Le projet de loi controversé revient, ce lundi, devant l’Assemblée. Ses opposants dénoncent une manœuvre «à la sauvette» et «au forceps».

Terrain miné pour la dernière réforme de l’été. La première pour le gouvernement Castex. Lundi, le projet de loi de bioéthique, avec sa mesure phare, la PMA pour toutes, arrive en deuxième lecture à l’Assemblée nationale.

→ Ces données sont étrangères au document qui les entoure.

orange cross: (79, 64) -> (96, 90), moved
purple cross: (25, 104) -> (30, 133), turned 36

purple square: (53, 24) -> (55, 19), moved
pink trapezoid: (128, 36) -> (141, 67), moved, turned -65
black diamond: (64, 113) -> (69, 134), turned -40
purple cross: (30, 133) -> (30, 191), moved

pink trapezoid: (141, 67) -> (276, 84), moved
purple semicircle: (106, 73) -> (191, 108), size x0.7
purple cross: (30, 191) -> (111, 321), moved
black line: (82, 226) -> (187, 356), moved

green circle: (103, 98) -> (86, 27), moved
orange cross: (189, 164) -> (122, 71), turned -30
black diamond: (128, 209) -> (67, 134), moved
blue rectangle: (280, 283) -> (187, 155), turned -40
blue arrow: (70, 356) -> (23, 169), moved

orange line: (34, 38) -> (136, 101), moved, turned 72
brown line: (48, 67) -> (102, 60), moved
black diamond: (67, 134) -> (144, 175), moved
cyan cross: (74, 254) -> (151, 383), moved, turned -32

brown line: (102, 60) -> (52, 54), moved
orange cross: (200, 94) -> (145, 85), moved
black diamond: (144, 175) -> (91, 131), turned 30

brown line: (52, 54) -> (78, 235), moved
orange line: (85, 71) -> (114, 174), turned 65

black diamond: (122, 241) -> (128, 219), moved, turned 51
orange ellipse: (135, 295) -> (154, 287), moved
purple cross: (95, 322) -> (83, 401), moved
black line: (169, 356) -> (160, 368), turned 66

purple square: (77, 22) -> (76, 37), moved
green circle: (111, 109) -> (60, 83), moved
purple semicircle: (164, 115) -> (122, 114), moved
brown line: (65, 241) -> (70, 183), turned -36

Malgré sa charge polémique, ce texte, né d’une promesse présidentielle d’Emmanuel Macron, a survécu à la crise du Covid-19 comme à celle des «gilets jaunes». La grande réforme sociétale du quinquennat fait figure de rescapée de l’année 2020. Pour la majorité, ce projet de loi controversé ne pouvait pas attendre et, pour le faire voter, le gouvernement mise sur le cœur de l’été. Quelque 2300 amendements ont été déposés. Ils devront être examinés dans un temps législatif programmé de 25 heures.

L’examen s’annonce acrobatique
«C’est le texte de tous les dangers mais il a été très bien préparé», avait estimé Emmanuel Macron en septembre dernier. La deuxième partie de sa phrase est-elle toujours d’actualité? Après un an de travaux législatifs, les défenseurs de cette loi assurent qu’elle est loin de passer «à la sauvette», «en catimini» ou «au forceps». Mais son examen, entre le 27 et le 31 juillet, en session extraordinaire, s’annonce acrobatique.

Certes, les parlementaires devraient sans surprise approuver l’ouverture de la PMA aux couples de femmes et aux femmes seules. Tout comme l’autoconservation des ovocytes pour les femmes qui voudraient procréer plus tard, ou encore l’accès à l’identité des donneurs pour les personnes nées d’un don.